Unnamed: 0,Code,ISU_CD,Name,Market,Dept,Close,ChangeCode,Changes,ChagesRatio,Open,High,Low,Volume,Amount,Marcap,Stocks,MarketId
0,5930,KR7005930003,삼성전자,KOSPI,,55700,2,-400,-0.71,56100,56500,55200,10502816,584917256700,332516888035000,5969782550,STK
1,660,KR7000660001,SK하이닉스,KOSPI,,207500,1,2500,1.22,208000,212500,206500,3742728,782465580500,151060490737500,728002365,STK
2,373220,KR7373220003,LG에너지솔루션,KOSPI,,350000,2,-8500,-2.37,356000,357500,348500,163515,57326309500,81900000000000,234000000,STK
3,207940,KR7207940008,삼성바이오로직스,KOSPI,,1011000,1,5000,0.5,1001000,1020000,999000,25028,25249684000,71956914000000,71174000,STK
4,5380,KR7005380001,현대차,KOSPI,,225000,1,12000,5.63,215000,227000,215000,1320309,294050720000,47118642975000,209416191,STK


In [7]:
# 오늘 날짜 구하기
today = datetime.datetime.today()
today_str = today.strftime('%Y-%m-%d')

In [8]:
# 토스 커뮤니티 스크래핑
def crawling_community(market=None, start_date=None, end_date=today_str):
    
    if start_date is None :
        raise ValueError('시작일은 반드시 입력해야 합니다.')
    
    code_list = code_list_by_market(market)
    all_post_data = []
    
    for code in code_list:
        print(f"Processing {code} crawling...")
        url = f'https://tossinvest.com/stocks/A{code}/community'
        # 웹드라이버 초기화
        print(url)
        
        options = Options()
        options.add_argument('--headless')  # 헤드리스 모드
        driver = webdriver.Chrome(options=options)
        
        try:
            driver.get(url)  # 실제 URL로 변경
            WebDriverWait(driver, 15).until(
                    EC.presence_of_element_located((By.CSS_SELECTOR, '#stock-content > div > div > section > section > ul > div > div'))
                )
        except Exception as e:
            print(f"URL 접근 중 오류 발생: {e}. 종목 코드 {code}를 건너뜁니다.")
            driver.quit()  # 드라이버 종료
            continue  # 다음 종목 코드로 건너뜀
        
        # 버튼 요소 찾기
        button = driver.find_element(By.CSS_SELECTOR, '#stock-content > div > div > section > section > section > button')

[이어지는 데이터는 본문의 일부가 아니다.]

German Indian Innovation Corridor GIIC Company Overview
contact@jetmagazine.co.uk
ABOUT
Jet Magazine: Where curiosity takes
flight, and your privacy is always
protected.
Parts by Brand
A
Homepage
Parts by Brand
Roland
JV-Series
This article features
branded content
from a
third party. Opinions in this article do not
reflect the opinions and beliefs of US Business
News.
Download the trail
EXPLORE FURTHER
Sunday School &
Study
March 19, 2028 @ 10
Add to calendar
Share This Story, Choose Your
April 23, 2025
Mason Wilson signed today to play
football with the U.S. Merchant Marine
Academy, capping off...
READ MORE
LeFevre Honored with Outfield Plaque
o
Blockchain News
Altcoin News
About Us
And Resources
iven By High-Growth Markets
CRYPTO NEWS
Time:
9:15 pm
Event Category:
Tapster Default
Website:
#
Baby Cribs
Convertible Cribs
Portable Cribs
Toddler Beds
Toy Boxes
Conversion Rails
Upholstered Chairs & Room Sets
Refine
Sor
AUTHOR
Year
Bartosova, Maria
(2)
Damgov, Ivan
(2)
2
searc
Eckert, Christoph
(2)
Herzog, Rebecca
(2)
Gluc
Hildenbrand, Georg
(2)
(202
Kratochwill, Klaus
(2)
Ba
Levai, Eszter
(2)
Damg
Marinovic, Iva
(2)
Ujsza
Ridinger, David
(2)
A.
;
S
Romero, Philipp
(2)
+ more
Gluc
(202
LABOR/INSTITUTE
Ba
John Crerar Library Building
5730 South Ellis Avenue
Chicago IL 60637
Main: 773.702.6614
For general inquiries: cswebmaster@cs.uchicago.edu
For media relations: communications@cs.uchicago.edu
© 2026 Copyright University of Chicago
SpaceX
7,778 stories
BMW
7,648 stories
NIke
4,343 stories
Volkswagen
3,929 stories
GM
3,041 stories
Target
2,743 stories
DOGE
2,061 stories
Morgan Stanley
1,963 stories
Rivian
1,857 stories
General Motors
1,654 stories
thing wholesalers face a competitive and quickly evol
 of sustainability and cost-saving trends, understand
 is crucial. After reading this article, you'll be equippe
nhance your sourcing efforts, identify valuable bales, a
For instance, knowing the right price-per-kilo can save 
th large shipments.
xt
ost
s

        # data-contents-label 속성 값 확인
        label = button.get_attribute('data-contents-label')

        # '인기순'이라면 버튼 클릭하여 '최신순'으로 변경
        if label != '최신순':
            button.click()
            time.sleep(2)  # 변경 후 로딩 시간 대기
            
        # 게시글 리스트를 저장할 리스트
        all_contents = []
        post_nickname = []
        post_date = []

        # 날짜 기준 설정
        start_date = pd.to_datetime(start_date).date()  # tz-naive로 설정
        end_date = pd.to_datetime(end_date).date()

        # 스크롤 반복을 위한 변수
        new_posts_found = True
        processed_indices = set()

        while new_posts_found:    
            # 게시글 리스트 추출
            all_posts = driver.find_elements(By.CSS_SELECTOR, '#stock-content > div > div > section > section > ul > div > div')  # 실제 클래스명에 맞게 수정

            # article 태그가 포함된 div만 필터링
            filtered_posts = [post for post in all_posts if post.find_elements(By.TAG_NAME, 'article')]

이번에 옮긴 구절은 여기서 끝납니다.